%%

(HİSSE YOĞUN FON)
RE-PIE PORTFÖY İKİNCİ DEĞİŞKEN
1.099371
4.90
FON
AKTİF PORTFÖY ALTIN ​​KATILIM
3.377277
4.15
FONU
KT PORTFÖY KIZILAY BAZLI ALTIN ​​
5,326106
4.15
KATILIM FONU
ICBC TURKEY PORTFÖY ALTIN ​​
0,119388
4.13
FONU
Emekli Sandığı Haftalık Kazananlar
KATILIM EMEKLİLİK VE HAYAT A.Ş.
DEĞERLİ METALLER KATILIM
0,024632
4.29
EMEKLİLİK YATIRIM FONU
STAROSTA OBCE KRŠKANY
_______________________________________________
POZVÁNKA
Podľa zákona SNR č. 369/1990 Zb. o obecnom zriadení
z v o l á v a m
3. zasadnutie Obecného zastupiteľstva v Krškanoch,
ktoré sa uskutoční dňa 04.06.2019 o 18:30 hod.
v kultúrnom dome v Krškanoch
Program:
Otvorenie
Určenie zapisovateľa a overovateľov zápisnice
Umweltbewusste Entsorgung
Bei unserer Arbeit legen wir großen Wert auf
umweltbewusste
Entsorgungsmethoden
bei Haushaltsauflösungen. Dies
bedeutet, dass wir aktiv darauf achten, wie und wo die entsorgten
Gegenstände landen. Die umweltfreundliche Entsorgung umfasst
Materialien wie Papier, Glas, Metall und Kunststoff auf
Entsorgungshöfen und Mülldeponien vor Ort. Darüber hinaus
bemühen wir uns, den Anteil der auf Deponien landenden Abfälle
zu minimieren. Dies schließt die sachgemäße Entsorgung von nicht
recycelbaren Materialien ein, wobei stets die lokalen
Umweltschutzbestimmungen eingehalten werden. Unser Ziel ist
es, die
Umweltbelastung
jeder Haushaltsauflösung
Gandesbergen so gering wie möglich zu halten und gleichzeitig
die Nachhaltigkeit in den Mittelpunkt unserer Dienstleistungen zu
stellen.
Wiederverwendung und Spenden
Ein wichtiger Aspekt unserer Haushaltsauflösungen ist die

%%
%%

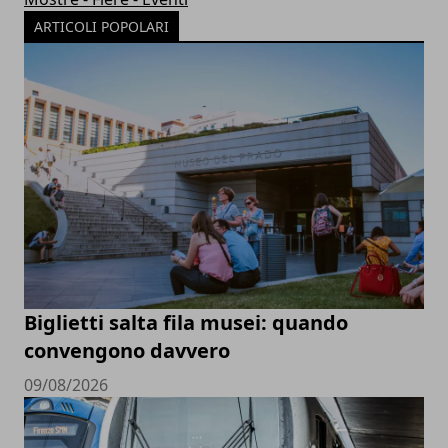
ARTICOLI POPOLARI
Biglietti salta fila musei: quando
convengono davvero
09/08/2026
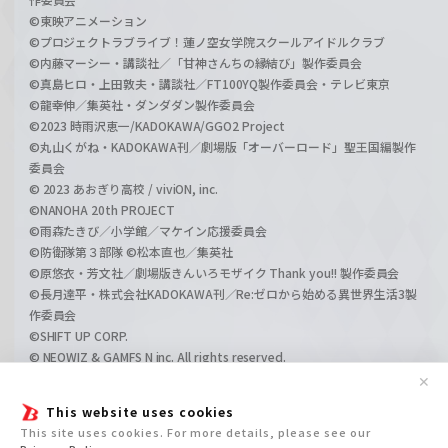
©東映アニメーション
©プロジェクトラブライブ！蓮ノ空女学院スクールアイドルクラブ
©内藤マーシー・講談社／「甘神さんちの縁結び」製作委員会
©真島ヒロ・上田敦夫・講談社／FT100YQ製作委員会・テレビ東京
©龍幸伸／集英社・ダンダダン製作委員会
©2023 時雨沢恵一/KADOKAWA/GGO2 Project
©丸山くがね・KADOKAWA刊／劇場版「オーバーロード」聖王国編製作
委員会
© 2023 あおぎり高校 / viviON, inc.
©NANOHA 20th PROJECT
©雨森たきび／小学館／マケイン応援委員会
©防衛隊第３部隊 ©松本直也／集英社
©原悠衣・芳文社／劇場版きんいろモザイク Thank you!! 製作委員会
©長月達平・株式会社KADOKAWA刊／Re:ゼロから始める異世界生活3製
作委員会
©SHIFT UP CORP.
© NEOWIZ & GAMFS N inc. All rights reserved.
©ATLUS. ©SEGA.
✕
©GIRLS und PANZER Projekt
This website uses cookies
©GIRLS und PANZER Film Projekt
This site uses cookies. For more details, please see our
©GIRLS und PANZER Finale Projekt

%%

From the data above, output only the lines between the line containing "(HİSSE YOĞUN FON)" and the line containing "Umweltbelastung", inclusive, exactly as written.

(HİSSE YOĞUN FON)
RE-PIE PORTFÖY İKİNCİ DEĞİŞKEN
1.099371
4.90
FON
AKTİF PORTFÖY ALTIN ​​KATILIM
3.377277
4.15
FONU
KT PORTFÖY KIZILAY BAZLI ALTIN ​​
5,326106
4.15
KATILIM FONU
ICBC TURKEY PORTFÖY ALTIN ​​
0,119388
4.13
FONU
Emekli Sandığı Haftalık Kazananlar
KATILIM EMEKLİLİK VE HAYAT A.Ş.
DEĞERLİ METALLER KATILIM
0,024632
4.29
EMEKLİLİK YATIRIM FONU
STAROSTA OBCE KRŠKANY
_______________________________________________
POZVÁNKA
Podľa zákona SNR č. 369/1990 Zb. o obecnom zriadení
z v o l á v a m
3. zasadnutie Obecného zastupiteľstva v Krškanoch,
ktoré sa uskutoční dňa 04.06.2019 o 18:30 hod.
v kultúrnom dome v Krškanoch
Program:
Otvorenie
Určenie zapisovateľa a overovateľov zápisnice
Umweltbewusste Entsorgung
Bei unserer Arbeit legen wir großen Wert auf
umweltbewusste
Entsorgungsmethoden
bei Haushaltsauflösungen. Dies
bedeutet, dass wir aktiv darauf achten, wie und wo die entsorgten
Gegenstände landen. Die umweltfreundliche Entsorgung umfasst
Materialien wie Papier, Glas, Metall und Kunststoff auf
Entsorgungshöfen und Mülldeponien vor Ort. Darüber hinaus
bemühen wir uns, den Anteil der auf Deponien landenden Abfälle
zu minimieren. Dies schließt die sachgemäße Entsorgung von nicht
recycelbaren Materialien ein, wobei stets die lokalen
Umweltschutzbestimmungen eingehalten werden. Unser Ziel ist
es, die
Umweltbelastung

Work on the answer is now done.